Ha! just saw a post from loonetoons he feels guilty because he did something bad to get help in caring for his mum!! What have any of you done that you may or may not feel guilty about??
ME well ive been a bit bad I put my mums incontinence pads (soiled of course) around my sisters room when she visited so she could see what its like to have to pick them up and bin them!!!! BUT i do not feel guilty! hee! hee!
Hoping shed feel sorry for me and help out more??? EH NO it didnt make any difference go figure?
So often we see on this forum that all you need to do is ask for help, be specific with your requests, keep the family in the loop, etc. HOGWASH. The vast majority of care givers are on their own - other siblings are very happy to sacrifice them to the care of their parent(s) and feel no guilt whatsoever for not caring at all - for you or their parent.
One of these days the good old 'big brother' WILL force elder care onto the kids and grandkids - once the money runs out and that is just around the corner. Even then, it will end up being just one kids who does it all :0( I think I am jaded.................. sorry.
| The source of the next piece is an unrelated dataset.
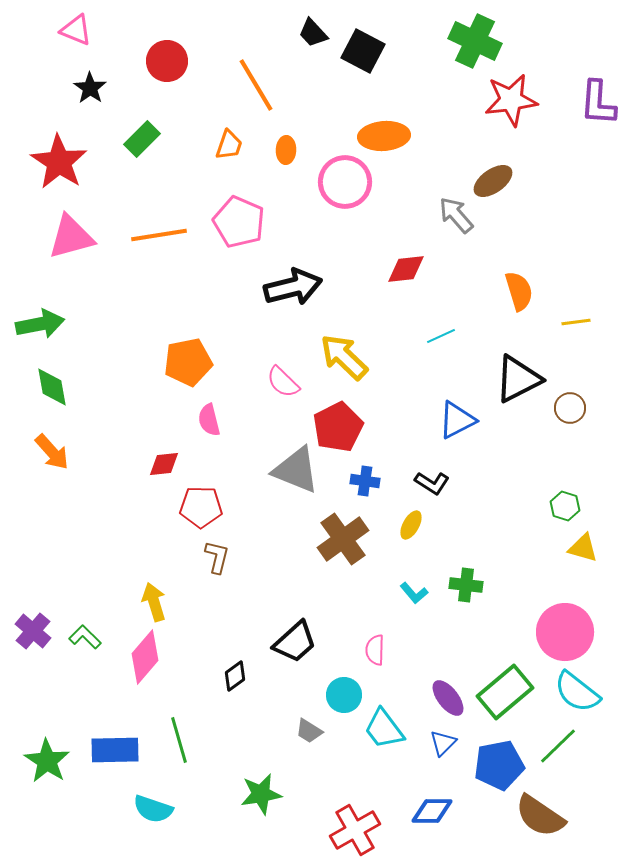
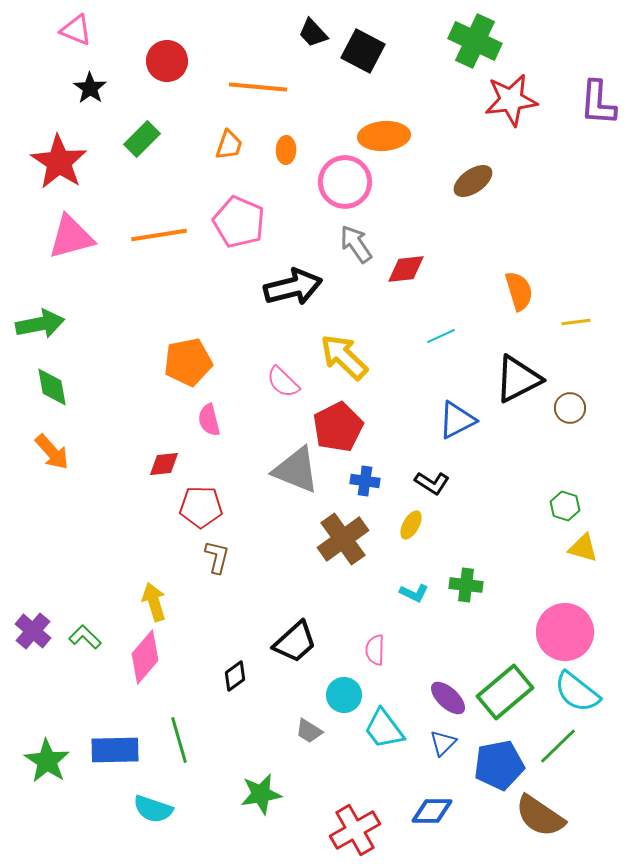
orange line at (256, 85): moved 2 px right, 2 px down; rotated 54 degrees counterclockwise
brown ellipse at (493, 181): moved 20 px left
gray arrow at (456, 215): moved 100 px left, 29 px down; rotated 6 degrees clockwise
cyan L-shape at (414, 593): rotated 24 degrees counterclockwise
purple ellipse at (448, 698): rotated 9 degrees counterclockwise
But they live their lives, go to work and make a salary, have a pension and 401K, they are building their social security, they have good medical insurance. They have an opportunity to spend time with other ladies and gentlemen and have conversations, eat out, come home 4 to 5 hours after their quitting time (so they don't have to do anything) by then Mom has been fed and the dishes cleaned up so they can come eat without fear of having any duties of any kind.
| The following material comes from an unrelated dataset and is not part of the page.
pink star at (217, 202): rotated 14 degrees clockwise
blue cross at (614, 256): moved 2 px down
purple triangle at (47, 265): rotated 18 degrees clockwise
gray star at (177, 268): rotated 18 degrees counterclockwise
I am treated badly just because I want or need to take off one day on the weekend or because I may want to take a two week vacation during the summer. Siblings who do not help with the care of their parents are a disgrace to their family and themselves. There are times that many of us have wished there was a way to make them have to legally give of their time, energy and money to assist with parents who are ill but that is not the case. We therefore remain the caregivers of our parents while they remain thankful that they do not have to be.
As difficult as it is to know that you have a brother or sister who should contribute to caregiving in some way, self-reliance is a practical approach and does not elevate frustration (and other negative feelings) as much. In my caregiving experience, I sorted through all of these feelings, ending up with this conclusion.